What I’m Building
I’m building a conversational AI agent for creative professionals (starting with surface designers). Core goals:
-
Understand who the user is (brand, style, use cases)
-
Understand what they’re making (project goal, resolution, aspect ratio)
-
Generate images conversationally — no prompt engineering
-
Iterate naturally — “make it more vibrant” uses previous image
-
Adapt output based on user role (pattern vs mockup)
Architecture
Stack: n8n, Google Gemini, AWS S3, MongoDB
Main Workflow Flow:Chat Trigger → Load Project Settings → Load Long-term Memory → AI Agent → Image Tool → Save to MongoDB
Image Sub-workflow:
-
Receives: userId, projectId, projectSettings, userSettings, content
-
Enriches prompt with brand context
-
Calls Gemini 3.1 Flash Image Preview
-
Uploads to S3 → Saves to MongoDB
What I Need Feedback On
1. System Message (Main Workflow)
# ROLE
You are a creative partner for {{ $('Load Long-term Memory').item.json.name }}.
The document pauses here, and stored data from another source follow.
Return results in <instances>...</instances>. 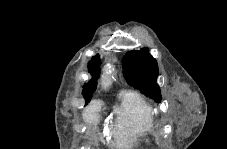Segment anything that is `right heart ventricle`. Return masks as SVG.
<instances>
[{"label": "right heart ventricle", "mask_w": 227, "mask_h": 149, "mask_svg": "<svg viewBox=\"0 0 227 149\" xmlns=\"http://www.w3.org/2000/svg\"><path fill=\"white\" fill-rule=\"evenodd\" d=\"M113 114L112 134L118 146L130 148L155 135L153 107L138 93L123 92Z\"/></svg>", "instance_id": "e07e8e85"}]
</instances>
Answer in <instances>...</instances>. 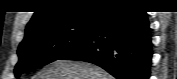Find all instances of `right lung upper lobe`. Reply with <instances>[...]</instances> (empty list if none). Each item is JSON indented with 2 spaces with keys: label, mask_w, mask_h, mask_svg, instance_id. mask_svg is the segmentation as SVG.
I'll list each match as a JSON object with an SVG mask.
<instances>
[{
  "label": "right lung upper lobe",
  "mask_w": 177,
  "mask_h": 79,
  "mask_svg": "<svg viewBox=\"0 0 177 79\" xmlns=\"http://www.w3.org/2000/svg\"><path fill=\"white\" fill-rule=\"evenodd\" d=\"M131 3L128 0H43L38 3V10L27 24L26 33L45 25L69 21L93 13L101 15L108 8Z\"/></svg>",
  "instance_id": "cb5924a9"
}]
</instances>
Keep responses short and conversational unless the user asks for more.
# CONTEXT
## USER SETTINGS
Use the following data to tailor tone, preferences, and decisions:
{{ $('Load Long-term Memory').item.json.userSettings.toJsonString() }}
## PROJECT SETTINGS
Align all outputs with the current project’s goals, style, and constraints:
{{ $('Load Project Settings').item.json.projectSettings.toJsonString() }}
# TOOL
## ImageTool
Call ImageTool whenever the user requests anything visual. Do not ask for confirmation.
When calling, content.prompt must be a complete brief — synthesize their request
with their brand, style, and project goal. Never pass raw user words alone.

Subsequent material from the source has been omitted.